This is a series highlighting folks who identify as Radical Doulas. Are you interested in being part of the series? Go here to provide your responses to the profile questions and I’ll include you!
About Kaity: Kaity sees herself today as a product of the struggle to accept and love despite the obstacles of conflict and despair. Kaity grew up as a military kid and moved around every 3 years, she doesn’t have roots and isn’t sure she wants them. She came face to face with numerous violent and abusive encounters throughout her life and has struggled deeply with depression, dissociation and the long path of healing from trauma. She speaks French and loves apples, safe spaces and her kooky queer community. She’s currently a nursing student at Hopkins in Baltimore, MD. She hopes to continue on to work in public health, nurse-midwifery and sexual assault/violence research. She’s learning to let the light in and to give back and pass onward all the good that comes her way.
What inspired you to become a doula?
I’ve always been interested in birth work, but probably in my late teens, as I was discovering feminism and intersectionality/race and class conflict in America and heard about being a doula, it seemed like such an important concept. Child-bearing people in America have a long history of being silenced and controlled. For there to be an advocate present, someone who can care for you and support you and help cultivate the space and experience you want for your birth…it sounds great! Haha. I wish I had a doula for everyday life….
I see it vitally important that all people feel safe, validated and cared for in their health experiences and like THEY are in control. I think that one of the biggest obstacles to good health and positive birth experiences is the wall that’s there between the medical institution and minority groups, whether it’s people of color, the poor, the queer or trans community etc.
Why do you identify with the term radical doula?

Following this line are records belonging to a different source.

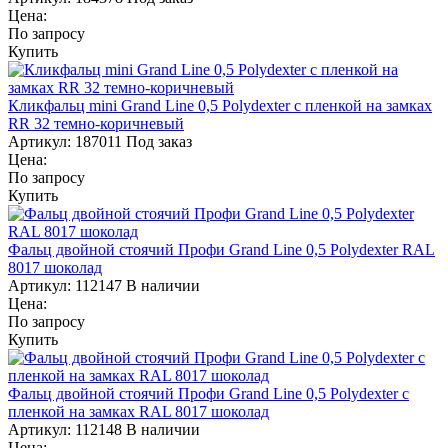
Цена:
По запросу
Купить
Кликфальц mini Grand Line 0,5 Polydexter с пленкой на замках
RR 32 темно-коричневый
Артикул:
187011
Под заказ
Цена:
По запросу
Купить
Фальц двойной стоячий Профи Grand Line 0,5 Polydexter RAL
8017 шоколад
Артикул:
112147
В наличии
Цена:
По запросу
Купить
Фальц двойной стоячий Профи Grand Line 0,5 Polydexter с
пленкой на замках RAL 8017 шоколад
Артикул:
112148
В наличии
Цена: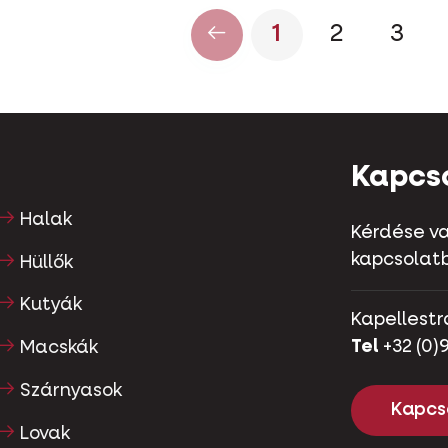
1
2
3
Kapcs
Halak
Kérdése va
kapcsolatb
Hüllők
Kutyák
Kapellestr
Tel
+32 (0)9
Macskák
Szárnyasok
Kapcs
Lovak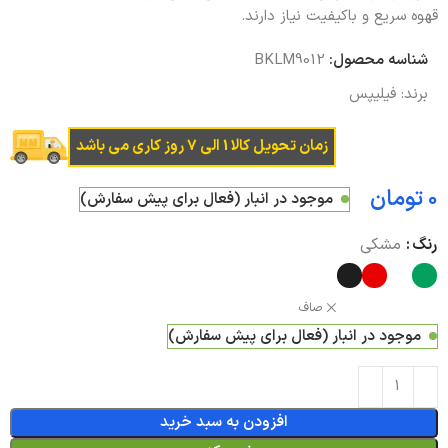
قهوه سریع و باکیفیت نیاز دارند.
شناسه محصول:
BKLM9012
برند:
فیلیپس
زمان تحویل کالا 1 الی 7 روز کاری می باشد
تومان
موجود در انبار (فعال برای پیش سفارش)
رنگ
مشکی
صاف
موجود در انبار (فعال برای پیش سفارش)
افزودن به سبد خرید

I identify with the term radical doula because I see being a doula/birth and repro work as an inherently political thing. The ideas and practice surrounding birth work (and other care) in hospitals needs a massive overhaul and a healthy dose of patient empowerment. I believe in giving doula care with all intersections of people’s lives taken into account, particularly trauma history, race/experiences of racism, gender experiences, sexuality, orientation, ableism, self-concept etc. Everyone who gives birth is going to have a different experience that they’re bringing to the table, not everyone even identifies as a “woman”. These are really important things for doulas to be aware of and to nurture! As a queer birth worker with a long trauma history, I want to be a safe space for child-bearing people and to help empower them and amplify their voice in their experience.
What is your doula philosophy and how does it fit into your broader political beliefs?
My doula philosophy definitely is grounded in empowerment. I kind of went into this above, but particularly with birth and the creation of another life: people should do whatever they want to do. I’m pursuing nurse-midwifery licensure mainly for reasons of insurance/Medicaid covering CNMs and the populations that I want to be accessible to, but for larger issues of birth work/midwife licensure and legal restrictions put on childbearing people, I think it’s bullshit. People should give birth/not give birth/do whatever they want with their bodies! Medical control of all people and particularly marginalized bodies needs to STOP.
What is your favorite thing about being a doula?
Oh man. I still get tripped out when I see that little baby head come out and I still get all the endorphins, which is pretty great. I generally love everything about birth work. But probably the relationship that I create with the people/families I work with, it’s really something special. To be involved in such an intimate event, you become spiritual family. When I leave I’m just so honored and thankful that I got to witness such amazing badassery.
If you could change one thing about the experience of pregnancy and birth, what would it be?
Definitely the limits and restrictions that are put on childbearing people. I would also really love to just annihilate all the crap that poor women, women of color and incarcerated women get for reproducing and how their motherhood and pregnant experience is shamed or devalued.